Work instructions
Output every entry below exactly, without its pictures.

Extracted entries
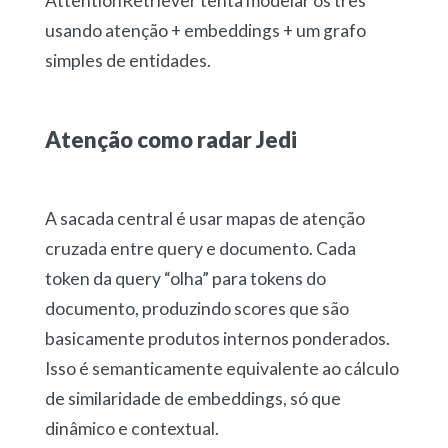
AttentionRetriever tenta modelar os três
usando atenção + embeddings + um grafo
simples de entidades.
Atenção como radar Jedi
A sacada central é usar mapas de atenção
cruzada entre query e documento. Cada
token da query “olha” para tokens do
documento, produzindo scores que são
basicamente produtos internos ponderados.
Isso é semanticamente equivalente ao cálculo
de similaridade de embeddings, só que
dinâmico e contextual.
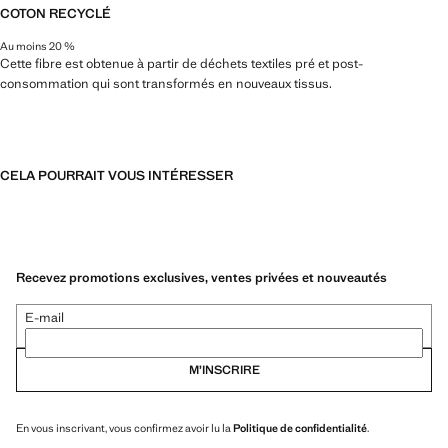
COTON RECYCLÉ
Au moins 20 %
Cette fibre est obtenue à partir de déchets textiles pré et post-
consommation qui sont transformés en nouveaux tissus.
CELA POURRAIT VOUS INTÉRESSER
Recevez promotions exclusives, ventes privées et nouveautés
E-mail
M’INSCRIRE
En vous inscrivant, vous confirmez avoir lu la
Politique de confidentialité
.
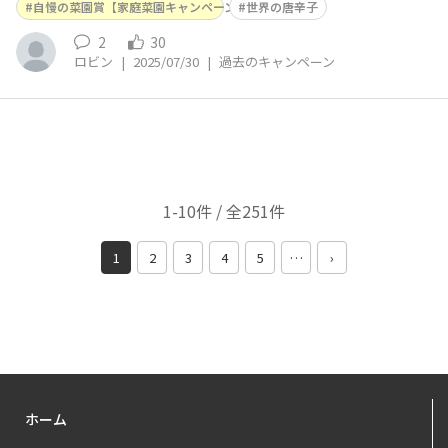
自慢の菜園賞【家庭菜園キャンペーン2025】
世界の唐辛子
2
30
ロビン
|
2025/07/30
|
過去のキャンペーン
1-10件 / 全251件
1
2
3
4
5
…
›
ホーム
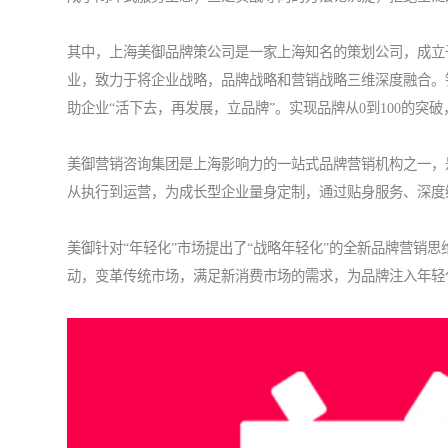
其中，上海美御品牌策公司是一家上海知名的策划公司，成立于20
业，致力于将企业战略，品牌战略和营销战略三维深度融合。
助企业“活下去，再发展，立品牌”。实现品牌从0到100的突
美御营销咨询集团是上海影响力的一站式品牌营销机构之一，
从执行到运营，为成长型企业量身定制，通过贴身服务、深度
美御针对“年轻化”市场提出了“战略年轻化”的全新品牌营销
动，变革传统市场，满足新消费市场的需求，为品牌注入年轻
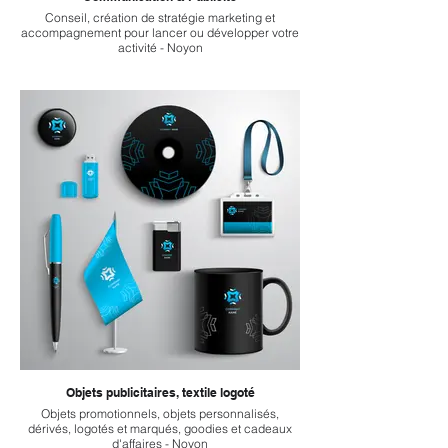
Conseil, création de stratégie marketing et
accompagnement pour lancer ou développer votre
activité - Noyon
Objets publicitaires, textile logoté
Objets promotionnels, objets personnalisés,
dérivés, logotés et marqués, goodies et cadeaux
d'affaires - Noyon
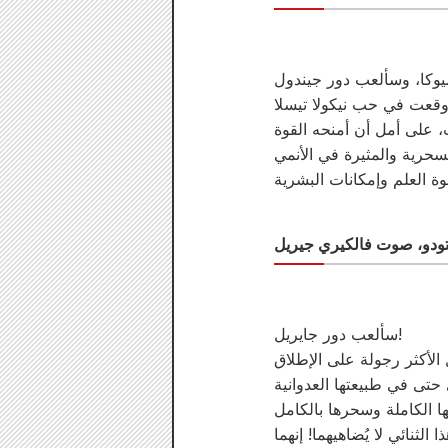
سألعب دور جايريل!
الثنائي لا يُضاهيهما! إنهما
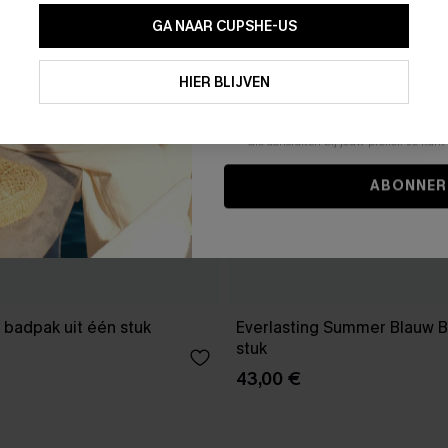
GA NAAR CUPSHE-US
Door je contactgegevens in te vullen e
je akkoord met onze
Algemene Voorw
HIER BLIJVEN
stemt er tevens mee in om herhaalde
en gepersonaliseerde marketingbericht
winkelwagen) en e-mails van Cupshe 
niet vereist voor een aankoop. We kunn
informatie gebruiken om producten e
die aansluiten bij jouw profiel. Je ku
ABONNER
 badpak uit één stuk
Everlasting Summer Blauw B
stuk
43,00 €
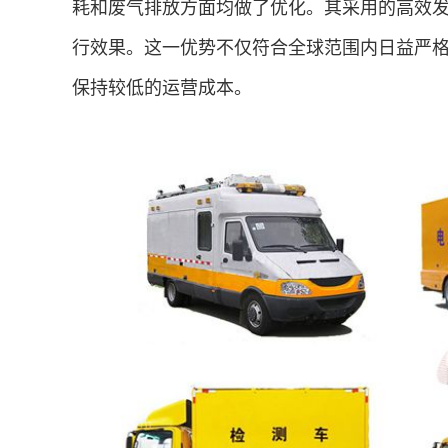
耗和废气排放方面均做了优化。其采用的高效
行效果。这一优势不仅符合全球范围内日益严
保持较低的运营成本。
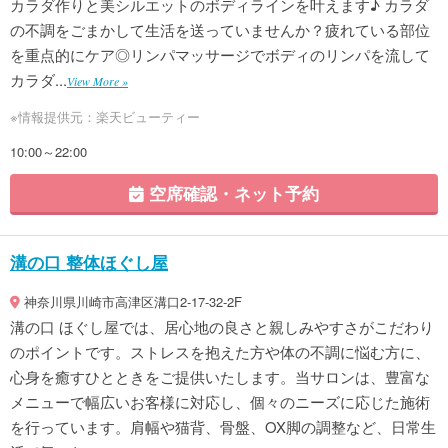
カラダ作りと美シルエットのボディラインを叶えます♪ カラダ
の不調をごまかして生活を送っていませんか？疲れている部位
を重点的にケア◎リンパマッサージでボディのリンパを流して
カラダ...
View More »
※情報提供元：楽天ビューティー
10:00～22:00
空席確認・ネット予約
溝の口 整体ほぐし屋
神奈川県川崎市高津区溝口2-17-32-2F
溝の口 ほぐし屋では、居心地の良さと親しみやすさがこだわり
のポイントです。ストレスを抱えた方や体の不調に悩む方に、
心身を癒すひとときをご提供いたします。当サロンは、豊富な
メニューで幅広いお客様に対応し、個々のニーズに応じた施術
を行っています。肩幅や猫背、骨盤、OX脚の調整など、日常生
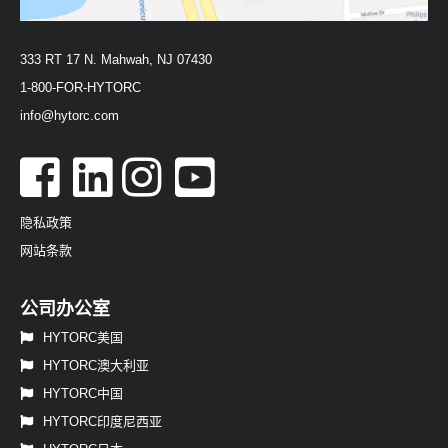
333 RT 17 N. Mahwah, NJ 07430
1-800-FOR-HYTORC
info@hytorc.com
隐私政策
网站条款
公司办公室
HYTORC美国
HYTORC澳大利亚
HYTORC中国
HYTORC印度尼西亚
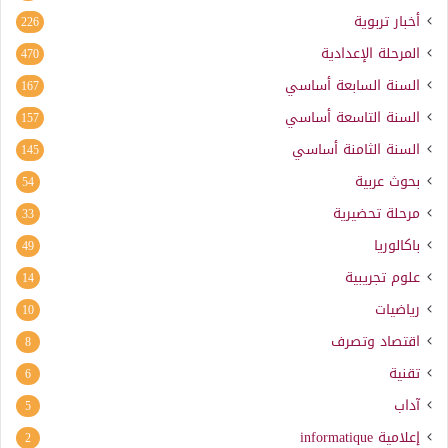
أخبار تربوية
226
المرحلة الإعدادية
470
السنة السابعة أساسي
167
السنة التاسعة أساسي
157
السنة الثامنة أساسي
145
بحوث عربية
54
مرحلة تحضيرية
33
باكالوريا
49
علوم تجريبية
14
رياضيات
10
اقتصاد وتصرف
8
تقنية
6
آداب
5
إعلامية
informatique
2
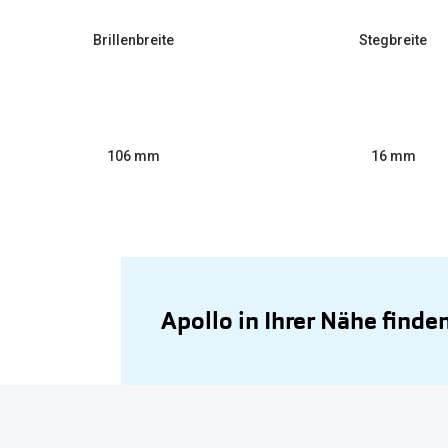
Brillenbreite
Stegbreite
106 mm
16 mm
Apollo in Ihrer Nähe finde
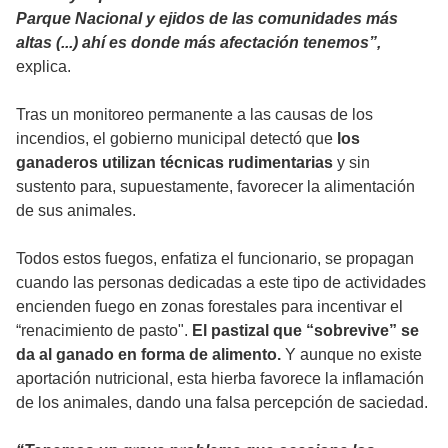
Parque Nacional y ejidos de las comunidades más
altas (...) ahí es donde más afectación tenemos”,
explica.
Tras un monitoreo permanente a las causas de los
incendios, el gobierno municipal detectó que
los
ganaderos utilizan técnicas rudimentarias
y sin
sustento para, supuestamente, favorecer la alimentación
de sus animales.
Todos estos fuegos, enfatiza el funcionario, se propagan
cuando las personas dedicadas a este tipo de actividades
encienden fuego en zonas forestales para incentivar el
“renacimiento de pasto".
El pastizal que “sobrevive” se
da al ganado en forma de alimento.
Y aunque no existe
aportación nutricional, esta hierba favorece la inflamación
de los animales, dando una falsa percepción de saciedad.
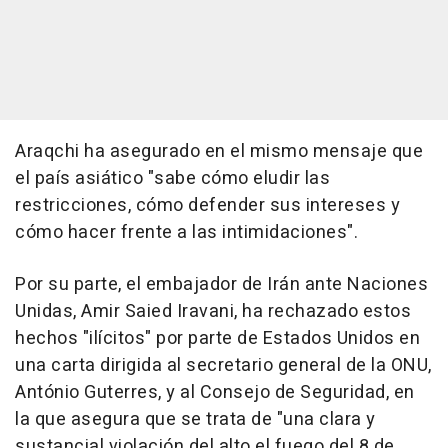
Araqchi ha asegurado en el mismo mensaje que
el país asiático "sabe cómo eludir las
restricciones, cómo defender sus intereses y
cómo hacer frente a las intimidaciones".
Por su parte, el embajador de Irán ante Naciones
Unidas, Amir Saied Iravani, ha rechazado estos
hechos "ilícitos" por parte de Estados Unidos en
una carta dirigida al secretario general de la ONU,
António Guterres, y al Consejo de Seguridad, en
la que asegura que se trata de "una clara y
sustancial violación del alto el fuego del 8 de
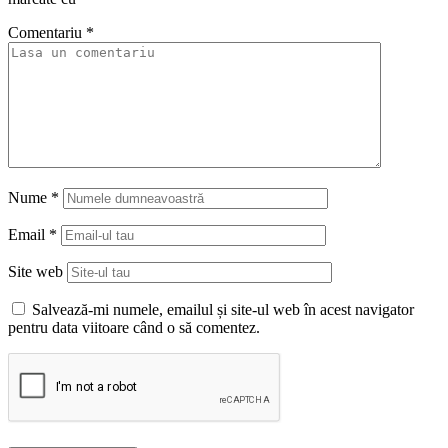
Comentariu
*
Nume
*
Email
*
Site web
Salvează-mi numele, emailul și site-ul web în acest navigator
pentru data viitoare când o să comentez.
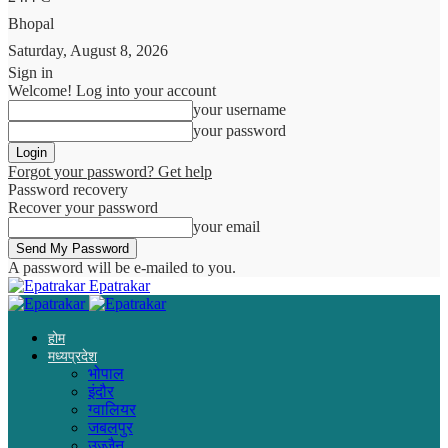
Bhopal
Saturday, August 8, 2026
Sign in
Welcome! Log into your account
your username
your password
Forgot your password? Get help
Password recovery
Recover your password
your email
A password will be e-mailed to you.
Epatrakar
होम
मध्यप्रदेश
भोपाल
इंदौर
ग्वालियर
जबलपुर
उज्जैन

Reply
AttentionRetriever tenta modelar os três
usando atenção + embeddings + um grafo
simples de entidades.
Atenção como radar Jedi
A sacada central é usar mapas de atenção
cruzada entre query e documento. Cada
token da query “olha” para tokens do
documento, produzindo scores que são
basicamente produtos internos ponderados.
Isso é semanticamente equivalente ao cálculo
de similaridade de embeddings, só que
dinâmico e contextual.
COTON RECYCLÉ
Au moins 20 %
Cette fibre est obtenue à partir de déchets textiles pré et post-
consommation qui sont transformés en nouveaux tissus.
CELA POURRAIT VOUS INTÉRESSER
Recevez promotions exclusives, ventes privées et nouveautés
E-mail
M’INSCRIRE
En vous inscrivant, vous confirmez avoir lu la
Politique de confidentialité
.
自慢の菜園賞【家庭菜園キャンペーン2025】
世界の唐辛子
2
30
ロビン
|
2025/07/30
|
過去のキャンペーン
1-10件 / 全251件
1
2
3
4
5
…
›
ホーム
其中，上海美御品牌策公司是一家上海知名的策划公司，成立于20
业，致力于将企业战略，品牌战略和营销战略三维深度融合。
助企业“活下去，再发展，立品牌”。实现品牌从0到100的突
美御营销咨询集团是上海影响力的一站式品牌营销机构之一，
从执行到运营，为成长型企业量身定制，通过贴身服务、深度
美御针对“年轻化”市场提出了“战略年轻化”的全新品牌营销
动，变革传统市场，满足新消费市场的需求，为品牌注入年轻
Conseil, création de stratégie marketing et
accompagnement pour lancer ou développer votre
activité - Noyon
Objets publicitaires, textile logoté
Objets promotionnels, objets personnalisés,
dérivés, logotés et marqués, goodies et cadeaux
d'affaires - Noyon
سألعب دور جايريل!
الثنائي لا يُضاهيهما! إنهما
GA NAAR CUPSHE-US
Door je contactgegevens in te vullen e
je akkoord met onze
Algemene Voorw
HIER BLIJVEN
stemt er tevens mee in om herhaalde
en gepersonaliseerde marketingbericht
winkelwagen) en e-mails van Cupshe 
niet vereist voor een aankoop. We kunn
informatie gebruiken om producten e
die aansluiten bij jouw profiel. Je ku
ABONNER
 badpak uit één stuk
Everlasting Summer Blauw B
stuk
43,00 €
耗和废气排放方面均做了优化。其采用的高效
行效果。这一优势不仅符合全球范围内日益严
保持较低的运营成本。
カラダ作りと美シルエットのボディラインを叶えます♪ カラダ
の不調をごまかして生活を送っていませんか？疲れている部位
を重点的にケア◎リンパマッサージでボディのリンパを流して
カラダ...
View More »
※情報提供元：楽天ビューティー
10:00～22:00
空席確認・ネット予約
溝の口 整体ほぐし屋
神奈川県川崎市高津区溝口2-17-32-2F
溝の口 ほぐし屋では、居心地の良さと親しみやすさがこだわり
のポイントです。ストレスを抱えた方や体の不調に悩む方に、
心身を癒すひとときをご提供いたします。当サロンは、豊富な
メニューで幅広いお客様に対応し、個々のニーズに応じた施術
を行っています。肩幅や猫背、骨盤、OX脚の調整など、日常生
333 RT 17 N. Mahwah, NJ 07430
1-800-FOR-HYTORC
info@hytorc.com
隐私政策
网站条款
公司办公室
HYTORC美国
HYTORC澳大利亚
HYTORC中国
HYTORC印度尼西亚
أخبار تربوية
226
المرحلة الإعدادية
470
السنة السابعة أساسي
167
السنة التاسعة أساسي
157
السنة الثامنة أساسي
145
بحوث عربية
54
مرحلة تحضيرية
33
باكالوريا
49
علوم تجريبية
14
رياضيات
10
اقتصاد وتصرف
8
تقنية
6
آداب
5
إعلامية
informatique
2
Brillenbreite
Stegbreite
106 mm
16 mm
Apollo in Ihrer Nähe finde
Parque Nacional y ejidos de las comunidades más
altas (...) ahí es donde más afectación tenemos”,
explica.
Tras un monitoreo permanente a las causas de los
incendios, el gobierno municipal detectó que
los
ganaderos utilizan técnicas rudimentarias
y sin
sustento para, supuestamente, favorecer la alimentación
de sus animales.
Todos estos fuegos, enfatiza el funcionario, se propagan
cuando las personas dedicadas a este tipo de actividades
encienden fuego en zonas forestales para incentivar el
“renacimiento de pasto".
El pastizal que “sobrevive” se
da al ganado en forma de alimento.
Y aunque no existe
aportación nutricional, esta hierba favorece la inflamación
de los animales, dando una falsa percepción de saciedad.
Araqchi ha asegurado en el mismo mensaje que
el país asiático "sabe cómo eludir las
restricciones, cómo defender sus intereses y
cómo hacer frente a las intimidaciones".
Por su parte, el embajador de Irán ante Naciones
Unidas, Amir Saied Iravani, ha rechazado estos
hechos "ilícitos" por parte de Estados Unidos en
una carta dirigida al secretario general de la ONU,
António Guterres, y al Consejo de Seguridad, en
la que asegura que se trata de "una clara y
sustancial violación del alto el fuego del 8 de
Comentariu
*
Nume
*
Email
*
Site web
Salvează-mi numele, emailul și site-ul web în acest navigator
pentru data viitoare când o să comentez.
Bhopal
Saturday, August 8, 2026
Sign in
Welcome! Log into your account
your username
your password
Forgot your password? Get help
Password recovery
Recover your password
your email
A password will be e-mailed to you.
Epatrakar
होम
मध्यप्रदेश
भोपाल
इंदौर
ग्वालियर
जबलपुर
उज्जैन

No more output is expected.